[DATA Boundary: Start]

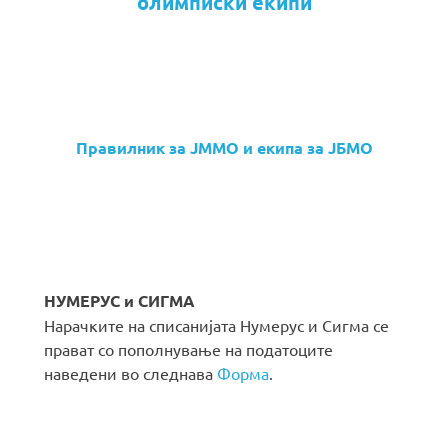
олимписки екипи
Правилник за ЈММО и екипа за ЈБМО
НУМЕРУС и СИГМА
Нарачките на списанијата Нумерус и Сигма се
прават со пополнување на податоците
наведени во следнава
Форма
.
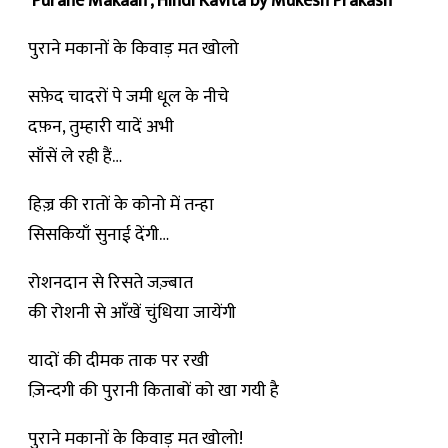
‘Purane Makaan’, Hindi Kavita by Mukesh Prakash
पुराने मकानों के किवाड़ मत खोलो
सफ़ेद चादरों पे जमी धूल के नीचे
दफ़न, तुम्हारी यादें अभी
साँसें ले रही हैं…
हिज़्र की रातों के कोनो में तन्हा
सिसकियाँ सुनाई देंगी…
रोशनदान से रिसते जज़्बात
की रोशनी से आँखें चुंधिया जायेंगी
यादों की दीमक ताक पर रखी
ज़िन्दगी की पुरानी किताबों को खा गयी है
पुराने मकानों के किवाड़ मत खोलो!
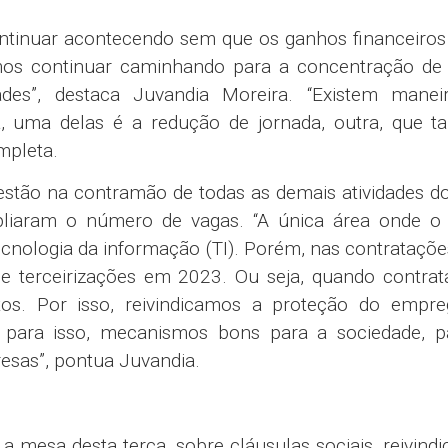
ontinuar acontecendo sem que os ganhos financeiros
os continuar caminhando para a concentração de 
es”, destaca Juvandia Moreira. “Existem manei
a, uma delas é a redução de jornada, outra, que 
mpleta.
estão na contramão de todas as demais atividades d
mpliaram o número de vagas. “A única área onde o
nologia da informação (TI). Porém, nas contrataçõe
 terceirizações em 2023. Ou seja, quando contrat
tos. Por isso, reivindicamos a proteção do empre
ara isso, mecanismos bons para a sociedade, p
esas”, pontua Juvandia.
 mesa desta terça, sobre cláusulas sociais, reivind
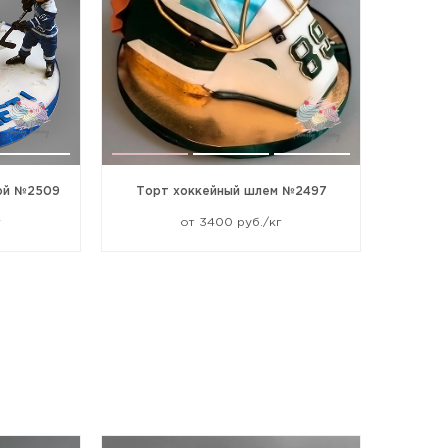
ой №2509
Торт хоккейный шлем №2497
г
от 3400 руб./кг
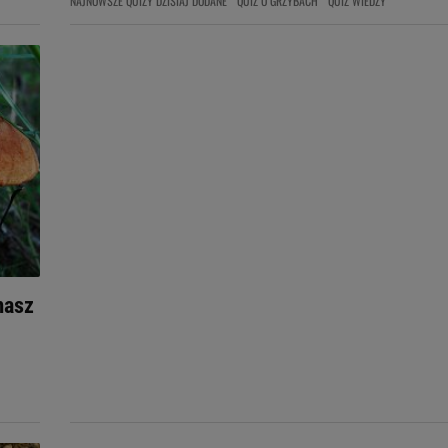
NAJNOWSZE QUIZY DZISIAJ DODANE
QUIZ O GRZYBACH
QUIZ WIEDZY
masz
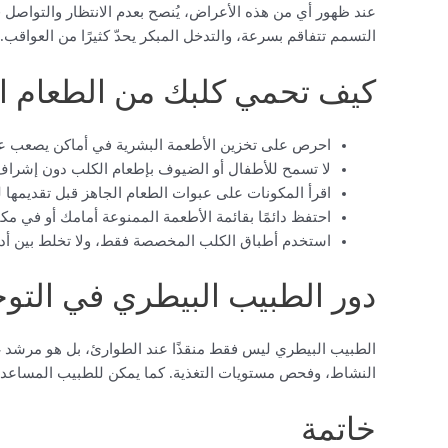
عند ظهور أي من هذه الأعراض، يُنصح بعدم الانتظار والتواصل ف
التسمم تتفاقم بسرعة، والتدخل المبكر يحدّ كثيرًا من العواقب.
كيف تحمي كلبك من الطعام 
احرص على تخزين الأطعمة البشرية في أماكن يصعب عل
لا تسمح للأطفال أو الضيوف بإطعام الكلب دون إشراف
اقرأ المكونات على عبوات الطعام الجاهز قبل تقديمها 
احتفظ دائمًا بقائمة الأطعمة الممنوعة أمامك أو في م
استخدم أطباق الكلب المخصصة فقط، ولا تخلط بين أدو
دور الطبيب البيطري في التوج
الطبيب البيطري ليس فقط منقذًا عند الطوارئ، بل هو مرشد غ
النشاط، وفحص مستويات التغذية. كما يمكن للطبيب المساعدة 
خاتمة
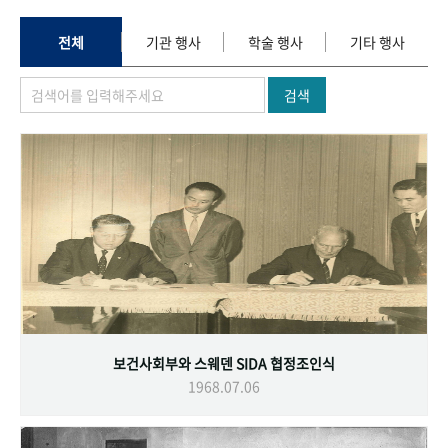
+1
성과 50선
숫자로 보는 50년
50
주년 광장
세계와 함께 한 KIHASA
전체
기관 행사
학술 행사
기타 행사
검색
VR 역사관
보건사회부와 스웨덴 SIDA 협정조인식
1968.07.06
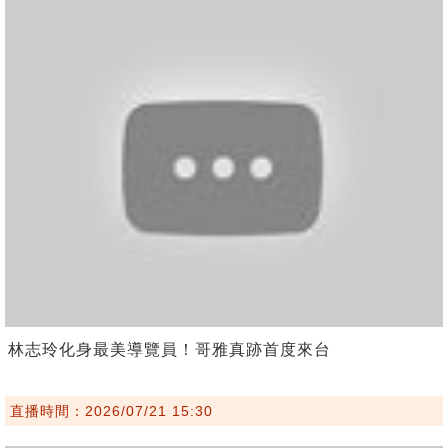
林志玲化身最美導覽員！哥雅真跡首度來台
直播時間：2026/07/21 15:30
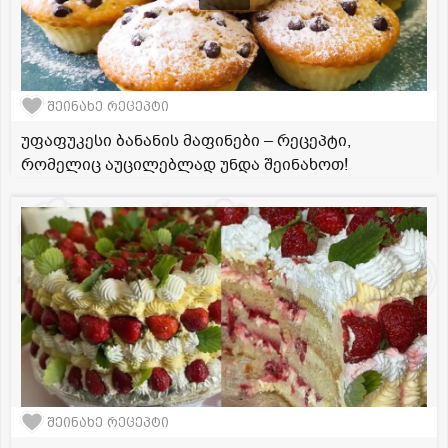
შეინახე რეცეპტი
უფაფუკესი ბანანის მაფინები – რეცეპტი,
რომელიც აუცილებლად უნდა შეინახოთ!
შეინახე რეცეპტი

[DATA Boundary: End]

_EXERCISE BRIEF:_ Exactly as written above, retype the lines starting at the one holding "यादों की दीमक ताक पर रखी" and ending at the one holding "mpliaram o número", both included, but not the pictures.

_RESPONSE TO THIS EXERCISE:_
यादों की दीमक ताक पर रखी
ज़िन्दगी की पुरानी किताबों को खा गयी है
पुराने मकानों के किवाड़ मत खोलो!
ontinuar acontecendo sem que os ganhos financeiros
os continuar caminhando para a concentração de 
es”, destaca Juvandia Moreira. “Existem manei
a, uma delas é a redução de jornada, outra, que 
mpleta.
estão na contramão de todas as demais atividades d
mpliaram o número de vagas. “A única área onde o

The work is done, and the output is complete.